DIRECTIONS FOR THIS TASK =
Give the records back exactly as written, but without the images.

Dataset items
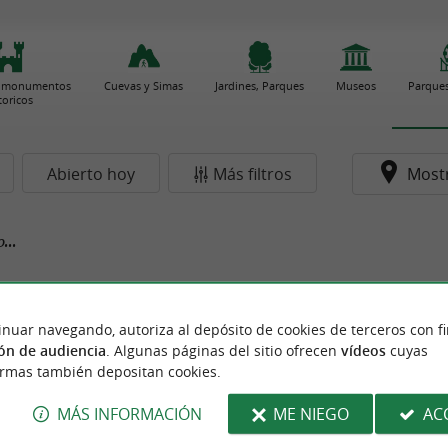
 y monumentos
Cuevas y Simas
Jardines, Parques
Museos
Parques
toricos
Abierto hoy
Más filtros
Most
...
inuar navegando, autoriza al depósito de cookies de terceros con f
ón de audiencia
. Algunas páginas del sitio ofrecen
vídeos
cuyas
ormas también depositan cookies.
MÁS INFORMACIÓN
ME NIEGO
AC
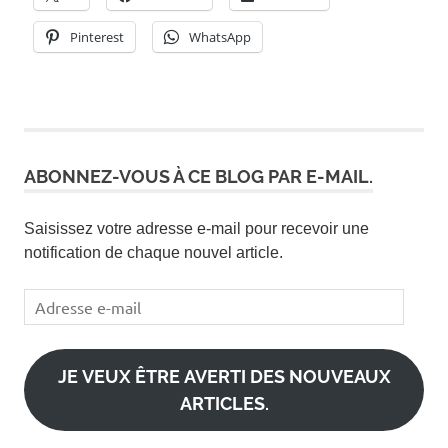
Pinterest
WhatsApp
ABONNEZ-VOUS À CE BLOG PAR E-MAIL.
Saisissez votre adresse e-mail pour recevoir une
notification de chaque nouvel article.
Adresse
e-
mail
JE VEUX ÊTRE AVERTI DES NOUVEAUX
ARTICLES.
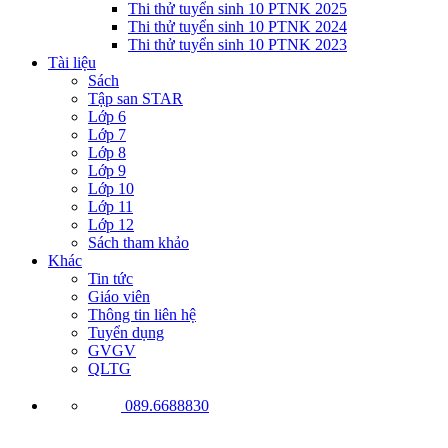
Thi thử tuyển sinh 10 PTNK 2025
Thi thử tuyển sinh 10 PTNK 2024
Thi thử tuyển sinh 10 PTNK 2023
Tài liệu
Sách
Tập san STAR
Lớp 6
Lớp 7
Lớp 8
Lớp 9
Lớp 10
Lớp 11
Lớp 12
Sách tham khảo
Khác
Tin tức
Giáo viên
Thông tin liên hệ
Tuyển dụng
GVGV
QLTG
089.6688830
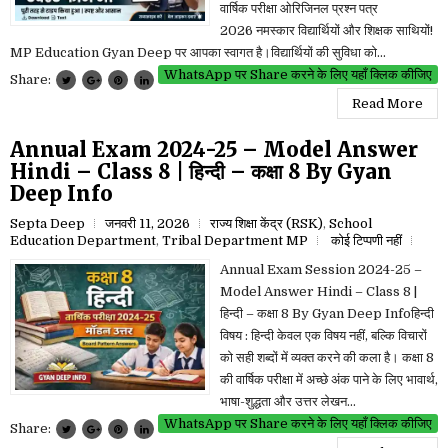
वार्षिक परीक्षा ओरिजिनल प्रश्न पत्र
2026 नमस्कार विद्यार्थियों और शिक्षक साथियों!
MP Education Gyan Deep पर आपका स्वागत है।विद्यार्थियों की सुविधा को...
WhatsApp पर Share करने के लिए यहाँ क्लिक कीजिए
Share:
Read More
Annual Exam 2024-25 – Model Answer
Hindi – Class 8 | हिन्दी – कक्षा 8 By Gyan
Deep Info
Septa Deep
जनवरी 11, 2026
राज्य शिक्षा केंद्र (RSK)
,
School
Education Department
,
Tribal Department MP
कोई टिप्पणी नहीं
Annual Exam Session 2024-25 –
Model Answer Hindi – Class 8 |
हिन्दी – कक्षा 8 By Gyan Deep Infoहिन्दी
विषय : हिन्दी केवल एक विषय नहीं, बल्कि विचारों
को सही शब्दों में व्यक्त करने की कला है। कक्षा 8
की वार्षिक परीक्षा में अच्छे अंक पाने के लिए भावार्थ,
भाषा-शुद्धता और उत्तर लेखन...
WhatsApp पर Share करने के लिए यहाँ क्लिक कीजिए
Share:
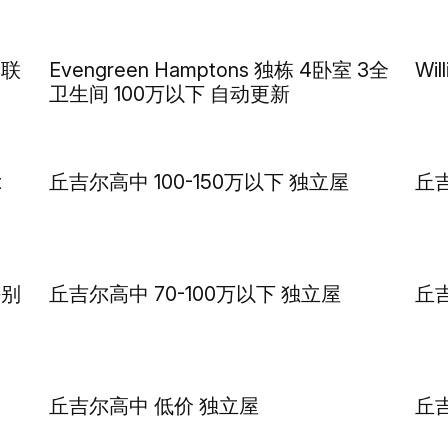
-联
Evengreen Hamptons 独栋 4卧室 3全
Wil
卫生间 100万以下 自动更新
t
丘吉尔高中 100-150万以下 独立屋
丘
拼别
丘吉尔高中 70-100万以下 独立屋
丘
丘吉尔高中 低价 独立屋
丘吉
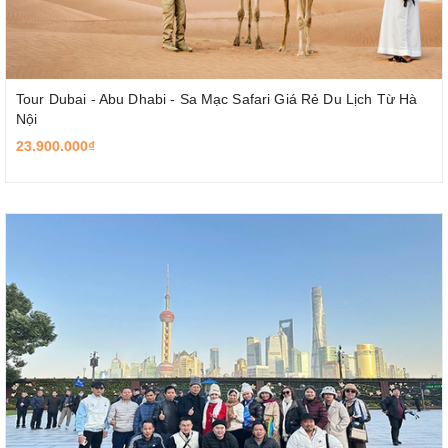
Tour Dubai - Abu Dhabi - Sa Mạc Safari Giá Rẻ Du Lịch Từ Hà
Nội
23.900.000₫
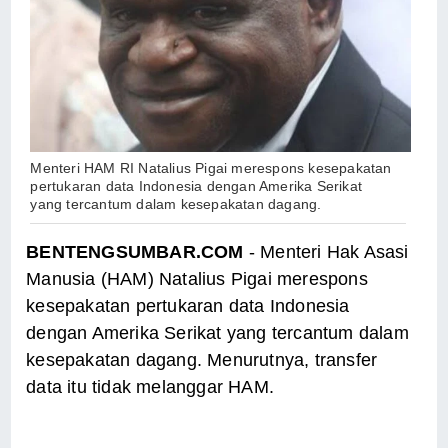
Menteri HAM RI Natalius Pigai merespons kesepakatan
pertukaran data Indonesia dengan Amerika Serikat
yang tercantum dalam kesepakatan dagang.
BENTENGSUMBAR.COM
- Menteri Hak Asasi
Manusia (HAM) Natalius Pigai merespons
kesepakatan pertukaran data Indonesia
dengan Amerika Serikat yang tercantum dalam
kesepakatan dagang. Menurutnya, transfer
data itu tidak melanggar HAM.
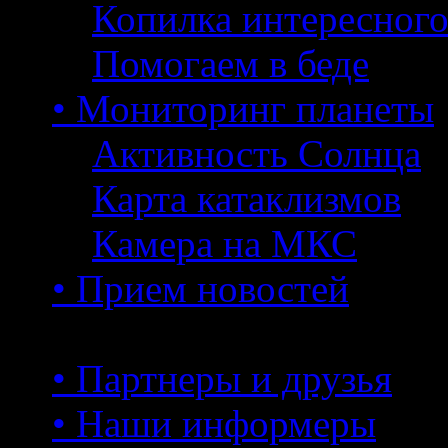
Копилка интересног
Помогаем в беде
• Мониторинг планеты
Активность Солнца
Карта катаклизмов
Камера на МКС
• Прием новостей
• Партнеры и друзья
• Наши информеры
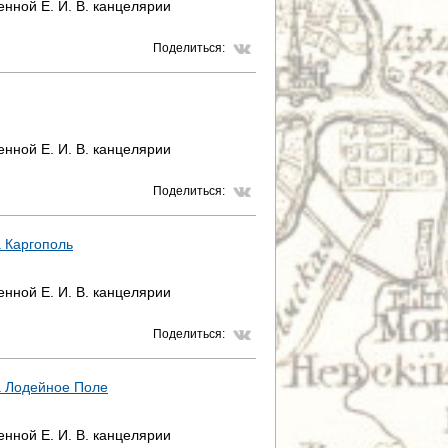
нной Е. И. В. канцелярии
Поделиться:
нной Е. И. В. канцелярии
Поделиться:
 Каргополь
нной Е. И. В. канцелярии
Поделиться:
а Лодейное Поле
нной Е. И. В. канцелярии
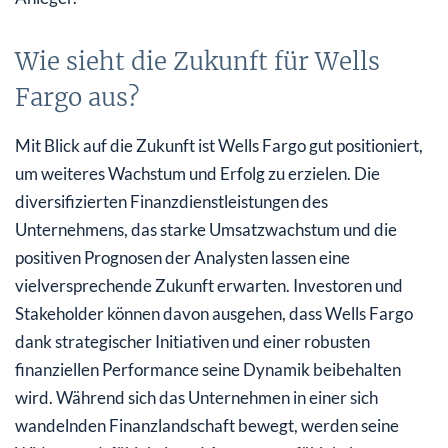
Wie sieht die Zukunft für Wells
Fargo aus?
Mit Blick auf die Zukunft ist Wells Fargo gut positioniert,
um weiteres Wachstum und Erfolg zu erzielen. Die
diversifizierten Finanzdienstleistungen des
Unternehmens, das starke Umsatzwachstum und die
positiven Prognosen der Analysten lassen eine
vielversprechende Zukunft erwarten. Investoren und
Stakeholder können davon ausgehen, dass Wells Fargo
dank strategischer Initiativen und einer robusten
finanziellen Performance seine Dynamik beibehalten
wird. Während sich das Unternehmen in einer sich
wandelnden Finanzlandschaft bewegt, werden seine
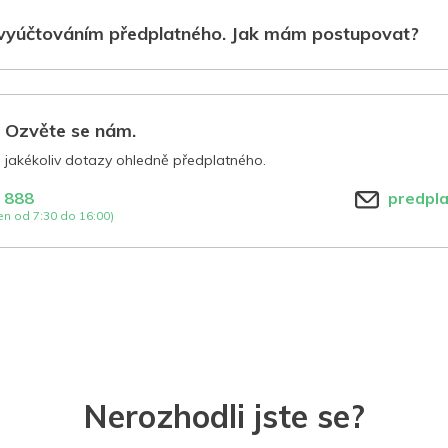
vyúčtováním předplatného. Jak mám postupovat?
? Ozvěte se nám.
jakékoliv dotazy ohledně předplatného.
 888
predpl
n od 7:30 do 16:00)
Nerozhodli jste se?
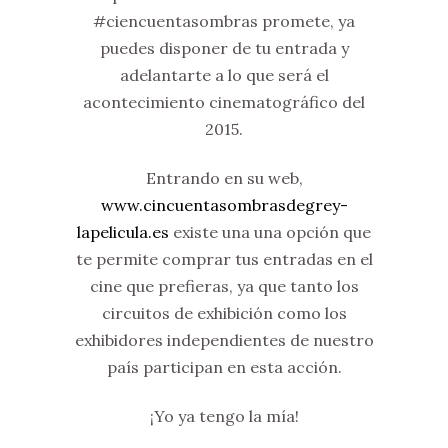
#ciencuentasombras promete, ya
puedes disponer de tu entrada y
adelantarte a lo que será el
acontecimiento cinematográfico del
2015.
Entrando en su web,
www.cincuentasombrasdegrey-
lapelicula.es
existe una una opción que
te permite comprar tus entradas en el
cine que prefieras, ya que tanto los
circuitos de exhibición como los
exhibidores independientes de nuestro
país participan en esta acción.
¡Yo ya tengo la mía!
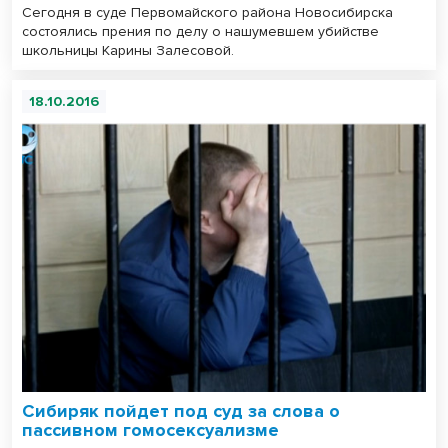
Сегодня в суде Первомайского района Новосибирска
состоялись прения по делу о нашумевшем убийстве
школьницы Карины Залесовой.
18.10.2016
Сибиряк пойдет под суд за слова о
пассивном гомосексуализме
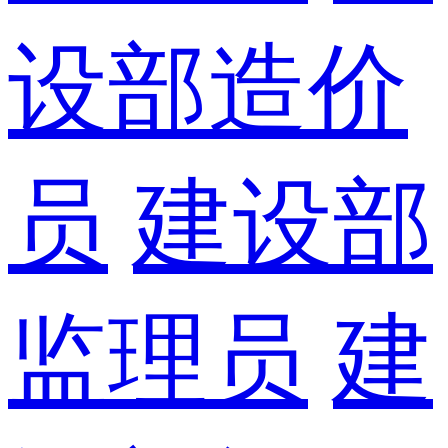
设部造价
员
建设部
监理员
建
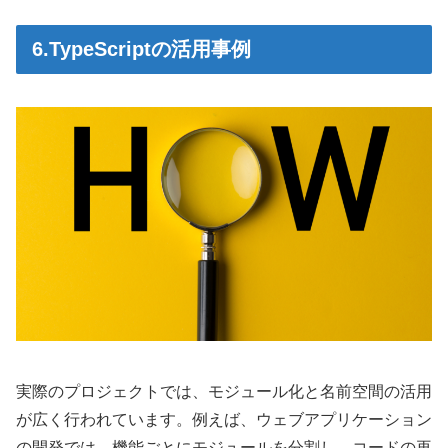
6.TypeScriptの活用事例
実際のプロジェクトでは、モジュール化と名前空間の活用
が広く行われています。例えば、ウェブアプリケーション
の開発では、機能ごとにモジュールを分割し、コードの再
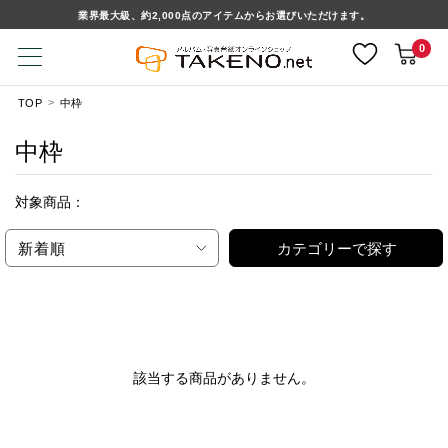
業界最大級、約2,000点のアイテムからお選びいただけます。
0
TOP
中枠
中枠
対象商品：
新着順
カテゴリーで探す
該当する商品がありません。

WRITTEN SOLUTION =
 y monumentos
Cuevas y Simas
Jardines, Parques
Museos
Parques
toricos
Abierto hoy
Más filtros
Most
...
inuar navegando, autoriza al depósito de cookies de terceros con f
ón de audiencia
. Algunas páginas del sitio ofrecen
vídeos
cuyas
ormas también depositan cookies.
MÁS INFORMACIÓN
ME NIEGO
AC
Pinterest
WhatsApp
ABONNEZ-VOUS À CE BLOG PAR E-MAIL.
Saisissez votre adresse e-mail pour recevoir une
notification de chaque nouvel article.
Adresse
e-
mail
JE VEUX ÊTRE AVERTI DES NOUVEAUX
ARTICLES.
Thi thử tuyển sinh 10 PTNK 2025
Thi thử tuyển sinh 10 PTNK 2024
Thi thử tuyển sinh 10 PTNK 2023
Tài liệu
Sách
Tập san STAR
Lớp 6
Lớp 7
Lớp 8
Lớp 9
Lớp 10
Lớp 11
Lớp 12
Sách tham khảo
Khác
Tin tức
Giáo viên
Thông tin liên hệ
Tuyển dụng
GVGV
QLTG
089.6688830
वार्षिक परीक्षा ओरिजिनल प्रश्न पत्र
2026 नमस्कार विद्यार्थियों और शिक्षक साथियों!
MP Education Gyan Deep पर आपका स्वागत है।विद्यार्थियों की सुविधा को...
WhatsApp पर Share करने के लिए यहाँ क्लिक कीजिए
Share:
Read More
Annual Exam 2024-25 – Model Answer
Hindi – Class 8 | हिन्दी – कक्षा 8 By Gyan
Deep Info
Septa Deep
जनवरी 11, 2026
राज्य शिक्षा केंद्र (RSK)
,
School
Education Department
,
Tribal Department MP
कोई टिप्पणी नहीं
Annual Exam Session 2024-25 –
Model Answer Hindi – Class 8 |
हिन्दी – कक्षा 8 By Gyan Deep Infoहिन्दी
विषय : हिन्दी केवल एक विषय नहीं, बल्कि विचारों
को सही शब्दों में व्यक्त करने की कला है। कक्षा 8
की वार्षिक परीक्षा में अच्छे अंक पाने के लिए भावार्थ,
भाषा-शुद्धता और उत्तर लेखन...
WhatsApp पर Share करने के लिए यहाँ क्लिक कीजिए
Share:
-联
Evengreen Hamptons 独栋 4卧室 3全
Wil
卫生间 100万以下 自动更新
t
丘吉尔高中 100-150万以下 独立屋
丘
拼别
丘吉尔高中 70-100万以下 独立屋
丘
丘吉尔高中 低价 独立屋
丘吉
Tour Dubai - Abu Dhabi - Sa Mạc Safari Giá Rẻ Du Lịch Từ Hà
Nội
23.900.000₫
Menteri HAM RI Natalius Pigai merespons kesepakatan
pertukaran data Indonesia dengan Amerika Serikat
yang tercantum dalam kesepakatan dagang.
BENTENGSUMBAR.COM
- Menteri Hak Asasi
Manusia (HAM) Natalius Pigai merespons
kesepakatan pertukaran data Indonesia
dengan Amerika Serikat yang tercantum dalam
kesepakatan dagang. Menurutnya, transfer
data itu tidak melanggar HAM.
Копилка интересног
Помогаем в беде
• Мониторинг планеты
Активность Солнца
Карта катаклизмов
Камера на МКС
• Прием новостей
• Партнеры и друзья
• Наши информеры
нной Е. И. В. канцелярии
Поделиться:
нной Е. И. В. канцелярии
Поделиться:
 Каргополь
нной Е. И. В. канцелярии
Поделиться:
а Лодейное Поле
нной Е. И. В. канцелярии
Wie sieht die Zukunft für Wells
Fargo aus?
Mit Blick auf die Zukunft ist Wells Fargo gut positioniert,
um weiteres Wachstum und Erfolg zu erzielen. Die
diversifizierten Finanzdienstleistungen des
Unternehmens, das starke Umsatzwachstum und die
positiven Prognosen der Analysten lassen eine
vielversprechende Zukunft erwarten. Investoren und
Stakeholder können davon ausgehen, dass Wells Fargo
dank strategischer Initiativen und einer robusten
finanziellen Performance seine Dynamik beibehalten
wird. Während sich das Unternehmen in einer sich
wandelnden Finanzlandschaft bewegt, werden seine
vyúčtováním předplatného. Jak mám postupovat?
? Ozvěte se nám.
jakékoliv dotazy ohledně předplatného.
 888
predpl
n od 7:30 do 16:00)
Nerozhodli jste se?
#ciencuentasombras promete, ya
puedes disponer de tu entrada y
adelantarte a lo que será el
acontecimiento cinematográfico del
2015.
Entrando en su web,
www.cincuentasombrasdegrey-
lapelicula.es
existe una una opción que
te permite comprar tus entradas en el
cine que prefieras, ya que tanto los
circuitos de exhibición como los
exhibidores independientes de nuestro
país participan en esta acción.
¡Yo ya tengo la mía!
Сегодня в суде Первомайского района Новосибирска
состоялись прения по делу о нашумевшем убийстве
школьницы Карины Залесовой.
18.10.2016
Сибиряк пойдет под суд за слова о
пассивном гомосексуализме
设部造价
员
建设部
监理员
建
6.TypeScriptの活用事例
実際のプロジェクトでは、モジュール化と名前空間の活用
が広く行われています。例えば、ウェブアプリケーション
の開発では、機能ごとにモジュールを分割し、コードの再
業界最大級、約2,000点のアイテムからお選びいただけます。
0
TOP
中枠
中枠
対象商品：
新着順
カテゴリーで探す
該当する商品がありません。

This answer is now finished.